PayPal Listing Will Offer Exclusivity and Audience
The reason why a PayPal listing will be so sought after is identical to the logic behind the desire for a Coinbase listing – exclusivity and audience. Coinbase was, and in many ways still is, the best on ramp for beginners, the easiest way for those new to the space to gain exposure to the cryptocurrency market.
Like them or loathe them, Coinbase makes it easy for beginners to purchase, hold, and sell cryptocurrency. Heck, they can even move that crypto in and out of the platform if they want to, which is something that PayPal crypto users won’t be able to do. And Coinbase started out with a minimal audience. In contrast, everyone knows who PayPal is.
For years, Coinbase only offered Bitcoin, adding Ethereum and Litecoin in 2016, and persevering with these three all the way until December 2017 when it added Bitcoin Cash.
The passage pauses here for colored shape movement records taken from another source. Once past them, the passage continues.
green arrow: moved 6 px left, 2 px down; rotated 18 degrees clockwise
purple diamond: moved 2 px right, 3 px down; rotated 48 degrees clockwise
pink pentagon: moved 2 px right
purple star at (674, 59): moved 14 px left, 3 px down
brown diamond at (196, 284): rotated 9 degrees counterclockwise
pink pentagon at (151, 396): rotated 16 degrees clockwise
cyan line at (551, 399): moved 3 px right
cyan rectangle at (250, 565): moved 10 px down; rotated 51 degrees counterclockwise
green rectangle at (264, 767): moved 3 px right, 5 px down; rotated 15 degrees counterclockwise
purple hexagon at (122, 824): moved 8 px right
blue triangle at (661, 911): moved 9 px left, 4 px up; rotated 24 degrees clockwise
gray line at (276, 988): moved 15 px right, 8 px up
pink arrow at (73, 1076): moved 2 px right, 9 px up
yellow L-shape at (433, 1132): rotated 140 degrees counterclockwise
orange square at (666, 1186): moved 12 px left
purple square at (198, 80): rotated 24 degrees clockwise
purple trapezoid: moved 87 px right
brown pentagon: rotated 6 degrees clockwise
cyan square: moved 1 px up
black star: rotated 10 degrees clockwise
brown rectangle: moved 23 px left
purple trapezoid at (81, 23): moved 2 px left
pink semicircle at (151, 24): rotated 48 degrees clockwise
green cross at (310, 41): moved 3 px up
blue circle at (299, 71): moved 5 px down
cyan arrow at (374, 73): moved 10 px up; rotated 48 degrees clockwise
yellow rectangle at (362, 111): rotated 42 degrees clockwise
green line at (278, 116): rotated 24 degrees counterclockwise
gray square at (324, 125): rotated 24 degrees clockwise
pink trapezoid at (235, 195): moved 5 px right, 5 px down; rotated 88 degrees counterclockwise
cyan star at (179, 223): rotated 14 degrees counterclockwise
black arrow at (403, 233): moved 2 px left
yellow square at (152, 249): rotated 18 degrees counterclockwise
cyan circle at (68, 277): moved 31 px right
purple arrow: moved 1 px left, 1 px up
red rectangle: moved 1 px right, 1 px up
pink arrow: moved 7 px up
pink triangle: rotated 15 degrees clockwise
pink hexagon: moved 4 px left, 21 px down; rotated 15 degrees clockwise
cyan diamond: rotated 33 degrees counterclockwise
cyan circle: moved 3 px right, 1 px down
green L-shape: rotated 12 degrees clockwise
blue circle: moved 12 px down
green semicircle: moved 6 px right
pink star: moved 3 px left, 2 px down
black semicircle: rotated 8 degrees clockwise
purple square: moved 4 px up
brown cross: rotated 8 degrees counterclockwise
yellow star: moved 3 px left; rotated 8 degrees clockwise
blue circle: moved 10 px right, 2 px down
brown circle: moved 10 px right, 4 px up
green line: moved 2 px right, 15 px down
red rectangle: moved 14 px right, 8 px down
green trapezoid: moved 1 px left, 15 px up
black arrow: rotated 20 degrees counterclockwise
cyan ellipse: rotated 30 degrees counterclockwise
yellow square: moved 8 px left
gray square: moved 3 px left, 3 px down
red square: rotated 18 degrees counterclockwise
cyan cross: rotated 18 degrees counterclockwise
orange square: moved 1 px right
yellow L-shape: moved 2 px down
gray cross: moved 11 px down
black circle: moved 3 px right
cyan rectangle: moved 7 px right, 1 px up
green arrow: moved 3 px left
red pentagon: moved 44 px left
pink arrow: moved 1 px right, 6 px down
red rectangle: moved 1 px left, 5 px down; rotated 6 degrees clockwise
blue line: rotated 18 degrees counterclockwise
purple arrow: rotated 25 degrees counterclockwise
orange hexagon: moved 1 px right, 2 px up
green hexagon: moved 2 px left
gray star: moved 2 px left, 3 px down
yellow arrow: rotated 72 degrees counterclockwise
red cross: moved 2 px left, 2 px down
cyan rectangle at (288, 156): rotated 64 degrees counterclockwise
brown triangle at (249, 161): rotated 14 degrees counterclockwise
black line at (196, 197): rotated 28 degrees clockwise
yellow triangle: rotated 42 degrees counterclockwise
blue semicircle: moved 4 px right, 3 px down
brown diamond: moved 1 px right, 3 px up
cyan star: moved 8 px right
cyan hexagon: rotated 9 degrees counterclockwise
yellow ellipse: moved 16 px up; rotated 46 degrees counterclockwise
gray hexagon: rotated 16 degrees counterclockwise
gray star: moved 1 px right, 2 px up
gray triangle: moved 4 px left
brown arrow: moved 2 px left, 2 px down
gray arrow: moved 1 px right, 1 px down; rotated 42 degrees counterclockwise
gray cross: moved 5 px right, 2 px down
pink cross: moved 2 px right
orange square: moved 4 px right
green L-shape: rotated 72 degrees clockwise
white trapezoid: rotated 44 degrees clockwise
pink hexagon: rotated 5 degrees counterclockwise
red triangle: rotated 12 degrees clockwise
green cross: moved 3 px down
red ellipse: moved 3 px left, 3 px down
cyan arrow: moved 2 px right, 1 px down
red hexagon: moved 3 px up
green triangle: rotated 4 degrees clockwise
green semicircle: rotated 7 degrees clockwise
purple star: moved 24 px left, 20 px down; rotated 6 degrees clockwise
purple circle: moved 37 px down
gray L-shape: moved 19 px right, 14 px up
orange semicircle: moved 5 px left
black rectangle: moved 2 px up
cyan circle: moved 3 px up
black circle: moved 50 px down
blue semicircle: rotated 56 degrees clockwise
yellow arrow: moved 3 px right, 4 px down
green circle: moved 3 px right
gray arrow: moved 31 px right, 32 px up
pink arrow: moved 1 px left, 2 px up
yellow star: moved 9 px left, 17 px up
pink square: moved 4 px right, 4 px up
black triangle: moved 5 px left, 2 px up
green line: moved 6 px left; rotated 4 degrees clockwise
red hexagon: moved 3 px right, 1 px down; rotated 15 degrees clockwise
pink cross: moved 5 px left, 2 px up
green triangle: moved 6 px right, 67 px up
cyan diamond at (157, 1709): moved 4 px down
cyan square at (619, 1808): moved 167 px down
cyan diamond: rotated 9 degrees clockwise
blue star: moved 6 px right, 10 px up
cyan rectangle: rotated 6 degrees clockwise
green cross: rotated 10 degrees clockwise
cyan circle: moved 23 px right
This combination of exclusivity and an exploding user base saw fans of various projects clamoring to get their project listed in Coinbase, to become one of the chosen few, in the assumption that the platform’s users would rush to the token and bump up the price.
Shitcoin Peddlers Are Warming Up Their Keyboards
Since the Bitcoin Cash debacle, which saw it sued for insider trading, Coinbase has taken a different approach to listing tokens, eliminating the ‘exclusivity’ vibe for good. However, by starting out with only four tokens split between 286 million active users, it’s easy to see why a PayPal listing is going to be the most sought after by crypto fans.
Because of its desirability, ‘rumored PayPal listing’ will inevitably become a marketing ploy for unscrupulous projects. There is no saying that PayPal will even have the desire to add to its platform, and it certainly won’t publicize the criteria behind its decision making. However, that won’t stop shillers from flooding PayPal’s twitter account with reasons why it should list their pet shitcoin over and over again.
Look out PayPal, you have been warned.